(Transcribed page contents)
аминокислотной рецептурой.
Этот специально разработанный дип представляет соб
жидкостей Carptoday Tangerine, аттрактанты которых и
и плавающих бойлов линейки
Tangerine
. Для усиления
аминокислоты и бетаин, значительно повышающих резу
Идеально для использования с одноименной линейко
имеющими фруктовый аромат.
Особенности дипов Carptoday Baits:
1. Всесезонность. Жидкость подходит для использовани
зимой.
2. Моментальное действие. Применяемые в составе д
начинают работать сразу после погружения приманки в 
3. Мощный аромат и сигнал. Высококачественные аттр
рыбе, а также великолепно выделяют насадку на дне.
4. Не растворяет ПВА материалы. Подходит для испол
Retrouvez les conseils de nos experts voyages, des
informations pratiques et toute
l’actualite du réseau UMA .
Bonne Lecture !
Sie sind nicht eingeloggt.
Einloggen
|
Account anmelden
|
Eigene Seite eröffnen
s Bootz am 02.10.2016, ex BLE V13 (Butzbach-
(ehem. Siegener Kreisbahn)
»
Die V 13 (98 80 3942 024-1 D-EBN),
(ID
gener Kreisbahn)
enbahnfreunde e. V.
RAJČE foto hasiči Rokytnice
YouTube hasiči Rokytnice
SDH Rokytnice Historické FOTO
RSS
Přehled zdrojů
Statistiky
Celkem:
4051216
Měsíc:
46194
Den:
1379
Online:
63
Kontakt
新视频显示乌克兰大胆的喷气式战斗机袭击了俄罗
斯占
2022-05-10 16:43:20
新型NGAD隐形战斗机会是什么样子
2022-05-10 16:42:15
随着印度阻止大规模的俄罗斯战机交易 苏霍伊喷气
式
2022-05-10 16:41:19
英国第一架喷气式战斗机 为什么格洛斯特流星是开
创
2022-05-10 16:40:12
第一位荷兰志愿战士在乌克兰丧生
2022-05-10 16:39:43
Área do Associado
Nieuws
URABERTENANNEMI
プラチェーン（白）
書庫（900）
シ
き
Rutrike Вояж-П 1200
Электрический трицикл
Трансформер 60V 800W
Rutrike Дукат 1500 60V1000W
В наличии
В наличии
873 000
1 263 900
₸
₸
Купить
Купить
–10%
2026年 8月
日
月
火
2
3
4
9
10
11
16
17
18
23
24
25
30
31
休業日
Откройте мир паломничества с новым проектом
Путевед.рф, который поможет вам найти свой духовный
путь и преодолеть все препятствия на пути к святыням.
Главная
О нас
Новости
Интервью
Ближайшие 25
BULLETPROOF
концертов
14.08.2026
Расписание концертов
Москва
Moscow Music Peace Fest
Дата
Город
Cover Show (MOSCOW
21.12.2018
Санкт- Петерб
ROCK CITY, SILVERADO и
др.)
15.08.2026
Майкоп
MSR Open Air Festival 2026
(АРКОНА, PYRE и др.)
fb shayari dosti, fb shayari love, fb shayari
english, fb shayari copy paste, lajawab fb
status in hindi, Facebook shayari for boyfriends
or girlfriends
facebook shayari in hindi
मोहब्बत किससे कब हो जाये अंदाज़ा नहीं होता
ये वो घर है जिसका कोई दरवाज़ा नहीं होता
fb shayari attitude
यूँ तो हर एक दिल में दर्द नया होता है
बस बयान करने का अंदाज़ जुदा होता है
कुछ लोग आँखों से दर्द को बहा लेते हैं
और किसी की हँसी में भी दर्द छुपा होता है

§ **Work to be completed**
Once the line containing "4. Не растворяет" has been written out, please stop; every line before it, back to the first line of the records above, should be given exactly.

§ **Output**
аминокислотной рецептурой.
Этот специально разработанный дип представляет соб
жидкостей Carptoday Tangerine, аттрактанты которых и
и плавающих бойлов линейки
Tangerine
. Для усиления
аминокислоты и бетаин, значительно повышающих резу
Идеально для использования с одноименной линейко
имеющими фруктовый аромат.
Особенности дипов Carptoday Baits:
1. Всесезонность. Жидкость подходит для использовани
зимой.
2. Моментальное действие. Применяемые в составе д
начинают работать сразу после погружения приманки в 
3. Мощный аромат и сигнал. Высококачественные аттр
рыбе, а также великолепно выделяют насадку на дне.
4. Не растворяет ПВА материалы. Подходит для испол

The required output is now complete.